| 16 April 2024, Tuesday |

Poverty in Lebanon’s ‘city of billionaires’ drives deadly migration

The poorest citizens of Lebanon’s wealthiest metropolis, Beirut, are mourning their dead once more.

Mustafa Misto, a cab driver from Tripoli, and his three small children were among those whose dead were discovered off Syria’s coast on Thursday after they departed Lebanon aboard a migrant boat carrying more than 100 people.

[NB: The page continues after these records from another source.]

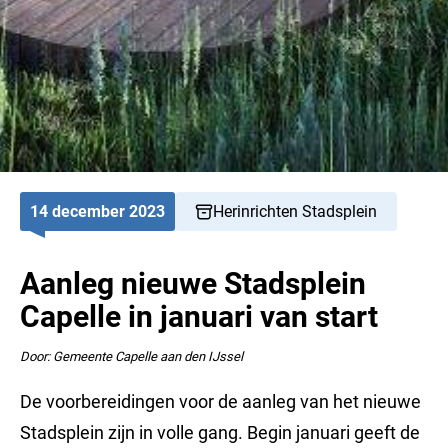
14 december 2023
Herinrichten Stadsplein
Aanleg nieuwe Stadsplein
Capelle in januari van start
Door: Gemeente Capelle aan den IJssel
De voorbereidingen voor de aanleg van het nieuwe
Stadsplein zijn in volle gang. Begin januari geeft de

With 94 deaths discovered, including dozens of children, it is the bloodiest such voyage from Lebanon, where escalating misery is driving an increasing number of people to make the risky trek on shoddy and overloaded boats in search of a better life in Europe.

Before going on the ill-fated expedition, Misto had become deeply in debt, selling his vehicle and his mother’s jewelry to feed his family but still unable to purchase basic necessities such as cheese for his children’s sandwiches, according to relatives and neighbors.

“Everyone knows they could die, but they say, ‘Maybe I’ll get someplace, maybe there’s hope,'” Rawane El Maneh, a cousin, said. “They went… not to die, but to live again. They are now living a new life. I’m hoping it’s much better than this one.”

The tragedy has underscored soaring poverty in northern Lebanon, and Tripoli in particular, that is driving ever more people to take desperate measures three years into the country’s devastating financial collapse.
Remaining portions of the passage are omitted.